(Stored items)
▼
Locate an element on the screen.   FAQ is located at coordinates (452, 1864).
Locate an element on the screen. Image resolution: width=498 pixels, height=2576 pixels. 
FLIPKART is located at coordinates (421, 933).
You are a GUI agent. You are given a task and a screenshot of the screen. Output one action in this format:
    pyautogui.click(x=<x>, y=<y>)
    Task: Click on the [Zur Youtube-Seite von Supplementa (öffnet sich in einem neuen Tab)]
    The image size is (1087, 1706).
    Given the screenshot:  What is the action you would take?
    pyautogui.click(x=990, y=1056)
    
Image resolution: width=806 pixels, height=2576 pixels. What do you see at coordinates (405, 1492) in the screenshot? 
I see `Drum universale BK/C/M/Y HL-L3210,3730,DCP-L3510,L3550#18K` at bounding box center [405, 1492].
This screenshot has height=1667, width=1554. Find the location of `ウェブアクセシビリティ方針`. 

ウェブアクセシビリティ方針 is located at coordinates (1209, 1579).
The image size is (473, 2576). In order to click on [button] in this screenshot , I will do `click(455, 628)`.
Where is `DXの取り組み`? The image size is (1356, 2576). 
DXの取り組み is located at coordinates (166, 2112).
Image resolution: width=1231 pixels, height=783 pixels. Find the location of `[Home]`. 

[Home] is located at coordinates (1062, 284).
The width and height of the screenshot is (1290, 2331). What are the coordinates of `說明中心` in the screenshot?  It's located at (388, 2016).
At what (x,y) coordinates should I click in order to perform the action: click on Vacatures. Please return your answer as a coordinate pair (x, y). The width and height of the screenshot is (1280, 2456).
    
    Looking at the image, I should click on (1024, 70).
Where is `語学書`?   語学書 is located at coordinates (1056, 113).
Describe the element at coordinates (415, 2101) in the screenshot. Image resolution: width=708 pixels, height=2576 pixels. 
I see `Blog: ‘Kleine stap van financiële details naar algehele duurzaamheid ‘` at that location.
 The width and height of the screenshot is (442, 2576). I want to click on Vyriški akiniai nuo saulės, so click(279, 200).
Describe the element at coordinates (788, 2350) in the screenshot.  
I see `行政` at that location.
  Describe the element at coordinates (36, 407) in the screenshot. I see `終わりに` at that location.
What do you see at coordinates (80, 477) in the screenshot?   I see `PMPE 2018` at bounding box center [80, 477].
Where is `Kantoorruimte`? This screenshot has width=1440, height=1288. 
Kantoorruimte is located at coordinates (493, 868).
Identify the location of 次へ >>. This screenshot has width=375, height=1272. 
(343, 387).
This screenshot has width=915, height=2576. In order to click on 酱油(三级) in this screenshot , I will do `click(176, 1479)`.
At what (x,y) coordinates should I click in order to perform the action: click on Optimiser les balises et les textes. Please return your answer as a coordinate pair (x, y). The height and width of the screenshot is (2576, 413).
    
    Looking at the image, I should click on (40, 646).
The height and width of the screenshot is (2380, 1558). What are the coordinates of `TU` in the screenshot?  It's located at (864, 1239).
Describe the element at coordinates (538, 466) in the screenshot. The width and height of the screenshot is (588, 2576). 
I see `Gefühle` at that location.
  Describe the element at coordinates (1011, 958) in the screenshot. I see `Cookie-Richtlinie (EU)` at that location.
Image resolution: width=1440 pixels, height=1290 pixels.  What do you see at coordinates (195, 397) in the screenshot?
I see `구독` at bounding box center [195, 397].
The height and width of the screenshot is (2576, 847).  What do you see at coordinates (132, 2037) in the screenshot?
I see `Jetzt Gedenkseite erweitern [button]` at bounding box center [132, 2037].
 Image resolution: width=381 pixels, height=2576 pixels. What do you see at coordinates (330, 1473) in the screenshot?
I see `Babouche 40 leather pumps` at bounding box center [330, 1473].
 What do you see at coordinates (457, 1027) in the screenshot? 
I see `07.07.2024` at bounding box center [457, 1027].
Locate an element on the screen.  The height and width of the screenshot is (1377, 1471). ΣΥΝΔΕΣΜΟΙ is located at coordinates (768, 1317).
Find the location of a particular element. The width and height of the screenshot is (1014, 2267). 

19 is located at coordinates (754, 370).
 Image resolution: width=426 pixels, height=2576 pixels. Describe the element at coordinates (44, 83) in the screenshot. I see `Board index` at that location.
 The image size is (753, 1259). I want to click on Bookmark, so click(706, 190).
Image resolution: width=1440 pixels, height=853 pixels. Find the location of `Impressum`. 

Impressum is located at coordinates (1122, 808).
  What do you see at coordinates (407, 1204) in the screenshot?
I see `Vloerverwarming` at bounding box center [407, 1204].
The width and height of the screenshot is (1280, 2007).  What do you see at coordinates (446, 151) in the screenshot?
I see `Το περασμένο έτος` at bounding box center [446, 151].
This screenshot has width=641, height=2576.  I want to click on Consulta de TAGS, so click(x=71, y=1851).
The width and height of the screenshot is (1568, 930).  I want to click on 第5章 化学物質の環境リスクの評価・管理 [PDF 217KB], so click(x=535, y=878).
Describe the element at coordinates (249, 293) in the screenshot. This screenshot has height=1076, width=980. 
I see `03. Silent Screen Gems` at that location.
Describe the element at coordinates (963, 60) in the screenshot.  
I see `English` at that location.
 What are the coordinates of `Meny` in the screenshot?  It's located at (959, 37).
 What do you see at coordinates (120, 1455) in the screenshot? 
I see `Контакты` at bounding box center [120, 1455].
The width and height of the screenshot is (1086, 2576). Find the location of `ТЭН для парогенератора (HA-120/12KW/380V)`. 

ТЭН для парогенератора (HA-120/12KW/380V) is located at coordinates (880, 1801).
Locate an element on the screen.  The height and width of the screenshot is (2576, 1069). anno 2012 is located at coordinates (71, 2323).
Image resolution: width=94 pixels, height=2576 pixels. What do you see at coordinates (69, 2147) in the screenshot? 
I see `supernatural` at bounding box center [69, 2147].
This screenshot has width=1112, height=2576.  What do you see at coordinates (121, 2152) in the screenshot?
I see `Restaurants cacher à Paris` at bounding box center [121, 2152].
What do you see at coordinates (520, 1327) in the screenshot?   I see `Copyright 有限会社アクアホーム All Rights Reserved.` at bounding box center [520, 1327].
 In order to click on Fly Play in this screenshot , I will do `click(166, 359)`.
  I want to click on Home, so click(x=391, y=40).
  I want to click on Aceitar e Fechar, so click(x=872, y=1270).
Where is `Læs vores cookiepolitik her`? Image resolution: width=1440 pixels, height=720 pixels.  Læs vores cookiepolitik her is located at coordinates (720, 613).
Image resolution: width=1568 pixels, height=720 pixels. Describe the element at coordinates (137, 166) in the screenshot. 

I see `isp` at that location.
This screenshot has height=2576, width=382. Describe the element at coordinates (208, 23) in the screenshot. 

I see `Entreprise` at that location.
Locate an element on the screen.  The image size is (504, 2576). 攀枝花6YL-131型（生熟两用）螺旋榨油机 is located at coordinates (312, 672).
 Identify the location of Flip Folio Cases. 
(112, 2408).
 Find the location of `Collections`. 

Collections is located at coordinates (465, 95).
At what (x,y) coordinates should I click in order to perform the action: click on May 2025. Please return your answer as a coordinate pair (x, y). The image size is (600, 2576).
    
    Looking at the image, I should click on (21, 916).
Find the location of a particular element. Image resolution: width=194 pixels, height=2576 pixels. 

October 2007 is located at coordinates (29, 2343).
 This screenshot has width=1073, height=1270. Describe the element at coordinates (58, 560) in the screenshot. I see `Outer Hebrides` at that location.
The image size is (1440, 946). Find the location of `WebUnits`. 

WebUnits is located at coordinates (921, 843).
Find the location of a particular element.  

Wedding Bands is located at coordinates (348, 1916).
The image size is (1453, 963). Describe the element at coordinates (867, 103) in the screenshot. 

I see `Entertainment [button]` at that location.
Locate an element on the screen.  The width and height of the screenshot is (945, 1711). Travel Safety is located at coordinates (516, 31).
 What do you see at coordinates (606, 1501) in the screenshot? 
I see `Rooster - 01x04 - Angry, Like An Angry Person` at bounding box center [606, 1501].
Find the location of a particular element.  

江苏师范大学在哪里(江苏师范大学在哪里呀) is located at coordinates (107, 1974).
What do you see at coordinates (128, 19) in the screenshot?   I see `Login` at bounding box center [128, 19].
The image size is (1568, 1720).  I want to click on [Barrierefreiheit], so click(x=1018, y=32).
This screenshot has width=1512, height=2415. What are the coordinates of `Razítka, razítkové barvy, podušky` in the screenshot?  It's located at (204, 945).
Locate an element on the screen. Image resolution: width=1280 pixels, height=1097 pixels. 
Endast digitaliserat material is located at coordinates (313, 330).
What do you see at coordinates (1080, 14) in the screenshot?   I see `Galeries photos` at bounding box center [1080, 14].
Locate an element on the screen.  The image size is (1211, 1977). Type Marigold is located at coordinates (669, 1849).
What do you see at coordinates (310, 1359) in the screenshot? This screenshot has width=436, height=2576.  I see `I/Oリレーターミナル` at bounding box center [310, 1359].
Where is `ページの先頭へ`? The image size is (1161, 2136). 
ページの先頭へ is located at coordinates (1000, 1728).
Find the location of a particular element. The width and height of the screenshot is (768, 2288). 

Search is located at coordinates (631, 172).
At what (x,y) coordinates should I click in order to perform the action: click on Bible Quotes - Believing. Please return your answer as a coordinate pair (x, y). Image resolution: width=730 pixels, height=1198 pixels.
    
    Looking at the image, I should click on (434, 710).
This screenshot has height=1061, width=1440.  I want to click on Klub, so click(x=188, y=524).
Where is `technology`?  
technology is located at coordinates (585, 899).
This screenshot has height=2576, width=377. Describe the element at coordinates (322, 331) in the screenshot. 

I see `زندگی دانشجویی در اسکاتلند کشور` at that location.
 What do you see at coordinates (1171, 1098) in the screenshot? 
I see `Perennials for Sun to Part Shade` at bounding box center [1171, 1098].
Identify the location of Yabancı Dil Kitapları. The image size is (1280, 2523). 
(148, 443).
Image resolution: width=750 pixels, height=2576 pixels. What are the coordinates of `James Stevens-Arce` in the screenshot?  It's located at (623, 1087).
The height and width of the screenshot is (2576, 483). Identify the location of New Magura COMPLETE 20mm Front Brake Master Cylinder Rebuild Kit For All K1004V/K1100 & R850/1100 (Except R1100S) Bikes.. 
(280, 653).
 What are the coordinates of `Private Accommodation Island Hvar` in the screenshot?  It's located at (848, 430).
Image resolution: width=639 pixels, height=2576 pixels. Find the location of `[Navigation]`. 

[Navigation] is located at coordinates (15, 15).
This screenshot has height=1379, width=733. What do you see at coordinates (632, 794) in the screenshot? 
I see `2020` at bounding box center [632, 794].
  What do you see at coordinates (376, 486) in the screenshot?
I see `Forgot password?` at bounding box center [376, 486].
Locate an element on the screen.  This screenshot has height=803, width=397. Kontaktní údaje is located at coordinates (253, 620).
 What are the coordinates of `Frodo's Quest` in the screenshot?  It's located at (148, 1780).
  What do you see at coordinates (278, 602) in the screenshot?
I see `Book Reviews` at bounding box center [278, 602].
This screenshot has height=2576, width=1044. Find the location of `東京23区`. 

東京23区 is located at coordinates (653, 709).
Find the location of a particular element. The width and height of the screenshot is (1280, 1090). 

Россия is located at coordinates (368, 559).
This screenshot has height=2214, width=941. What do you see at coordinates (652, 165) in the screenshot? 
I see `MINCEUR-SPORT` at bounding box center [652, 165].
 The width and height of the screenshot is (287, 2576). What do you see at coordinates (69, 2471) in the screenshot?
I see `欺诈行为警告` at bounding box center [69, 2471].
▲
Work instruction »
Above are the records; print exactly the lines from the line with "This screenshot has width=641, height=2576." to the line with "The width and height of the screenshot is (1568, 930).", including both, and nothing else.

Solution for this exercise »
This screenshot has width=641, height=2576.  I want to click on Consulta de TAGS, so click(x=71, y=1851).
The width and height of the screenshot is (1568, 930).  I want to click on 第5章 化学物質の環境リスクの評価・管理 [PDF 217KB], so click(x=535, y=878).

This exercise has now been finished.